Mentre la riforma della pensione è uno dei temi caldi rimasti al centro del dibattito parlamentare. Le pensioni italiane sono al centro dei programmi del centrodestra che fanno discutere sulla loro sostenibilità. Il compromesso tra spesa pubblica ed equità del sistema pensionistico si gioca su fragili equilibri in un contesto di risorse limitate.

Rivalutazione delle pensioni; quali sono i coefficienti?

L’aumento infatti interesserà esclusivamente gli assegni di importo fino a 4 volte il trattamento minimo, cioè circa 2.000 euro. Chi supera questa soglia avrà invece un adeguamento parziale rispetto all’importo complessivo.

Come trattamento minimo, si intende precisamente un assegno dell’importo di 515,58 euro.  La rivalutazione di gennaio 2023 delle pensioni comporterà un aumento degli assegni. Il Decreto Aiuti già dal mese di ottobre 2022 aveva erogato un anticipo pari a un incremento del 2% più la tredicesima per coloro che hanno una pensione lorda inferiore a 2.692 euro. A quanto ammonta la rivalutazione?

Nelle prossime settimane sarà ufficializzato il tasso di rivalutazione accertato dall’Istat per l’anno in corso. Questo coefficiente non dovrebbe essere inferiore al 7% pari all’ultima rilevazione sull’inflazione acquisita. Più veritiero ancora secondo le ultime stime si dovrebbe andare verso una rivalutazione pari all’8%.

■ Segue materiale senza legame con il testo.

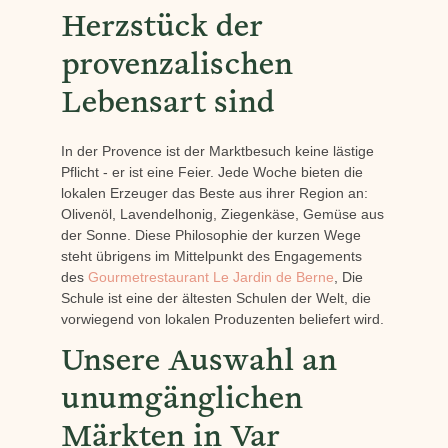
Herzstück der
provenzalischen
Lebensart sind
In der Provence ist der Marktbesuch keine lästige
Pflicht - er ist eine Feier. Jede Woche bieten die
lokalen Erzeuger das Beste aus ihrer Region an:
Olivenöl, Lavendelhonig, Ziegenkäse, Gemüse aus
der Sonne. Diese Philosophie der kurzen Wege
steht übrigens im Mittelpunkt des Engagements
des
Gourmetrestaurant Le Jardin de Berne
, Die
Schule ist eine der ältesten Schulen der Welt, die
vorwiegend von lokalen Produzenten beliefert wird.
Unsere Auswahl an
unumgänglichen
Märkten in Var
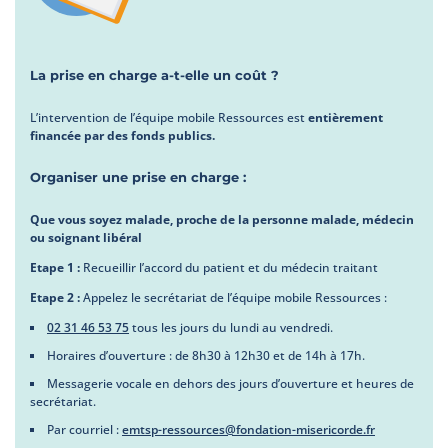
La prise en charge a-t-elle un coût ?
L’intervention de l’équipe mobile Ressources est
entièrement
financée par des fonds publics.
Organiser une prise en charge :
Que vous soyez malade, proche de la personne malade, médecin
ou soignant libéral
Etape 1 :
Recueillir l’accord du patient et du médecin traitant
Etape 2 :
Appelez le secrétariat de l’équipe mobile Ressources :
02 31 46 53 75
tous les jours du lundi au vendredi.
Horaires d’ouverture : de 8h30 à 12h30 et de 14h à 17h.
Messagerie vocale en dehors des jours d’ouverture et heures de
secrétariat.
Par courriel :
emtsp-ressources@fondation-misericorde.fr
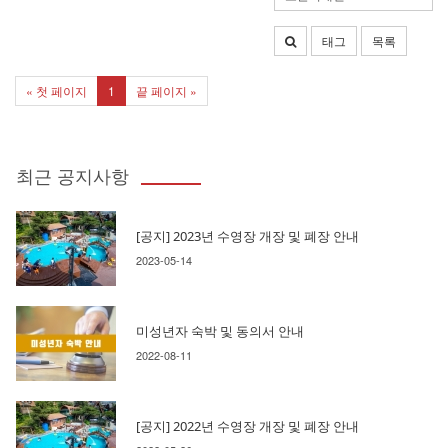
태그
목록
« 첫 페이지
1
끝 페이지 »
최근 공지사항
[공지] 2023년 수영장 개장 및 폐장 안내
2023-05-14
미성년자 숙박 및 동의서 안내
2022-08-11
[공지] 2022년 수영장 개장 및 폐장 안내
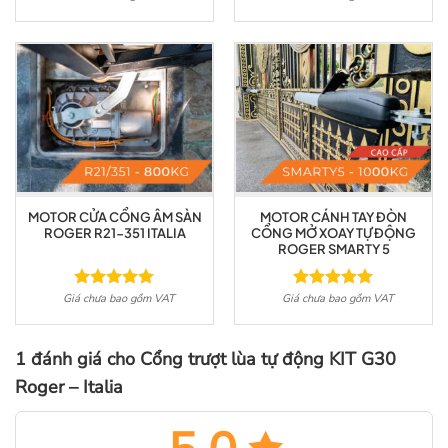
hạng
5.00
hạng
5.00
5 sao
5 sao
MOTOR CỬA CỔNG ÂM SÀN
MOTOR CÁNH TAY ĐÒN
ROGER R21-351 ITALIA
CỔNG MỞ XOAY TỰ ĐỘNG
ROGER SMARTY 5
Giá chưa bao gồm VAT
Giá chưa bao gồm VAT
Được xếp
Được xếp
hạng
5.00
hạng
5.00
5 sao
5 sao
1 đánh giá cho
Cổng trượt lùa tự động KIT G30
Roger – Italia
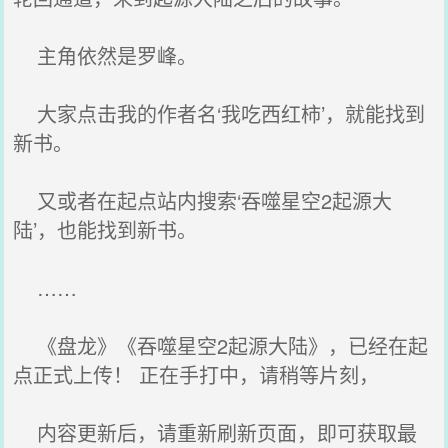
主角依然是罗峰。
大家点击我的作者名‘我吃西红柿’，就能找到
新书。
又或者在起点站内搜索‘吞噬星空2起源大
陆’，也能找到新书。
……
《盘龙》《吞噬星空2起源大陆》，已经在起
点正式上传！ 正在手打中，请稍等片刻，
内容更新后，请重新刷新页面，即可获取最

La percentuale è applicata direttamente sull’assegno secondo i seguenti coefficienti:

  • Al 100% per assegni previdenziali inferiori a quattro volte il trattamento minimo.
  • Al 90% del tasso di rivalutazione per assegni previdenziali compresi tra le quattro e le cinque volte il trattamento minimo.
  • Si abbassa invece al 75% del tasso di rivalutazione per assegni previdenziali che superano le cinque volte il trattamento minimo.

Mentre appare chiaro il bisogno di compensare gli assegni in modo equo, si discute sul nuovo disegno di legge che dovrebbe sostituire la legge Fornero. L’ultima proposta in ordine temporale è quella introdotta da Giorgia Meloni. Il leader della coalizione di centrodestra propone una pensione anticipata a 58-59 anni con 35 di contributi e ricalcolo dell’assegno.

Tutto sarebbe basato sul modello contributivo in modo simili a ciò che già accade per Opzione Donna. La legge Fornero tornerà dal prossimo anno se al 31 dicembre non si sarà trovata una soluzione. Il vantaggio insito nel pensionamento anticipato viene annullato in queste proposte dalla riduzione dell’assegno che perderebbe in questo caso circa il 30% del valore.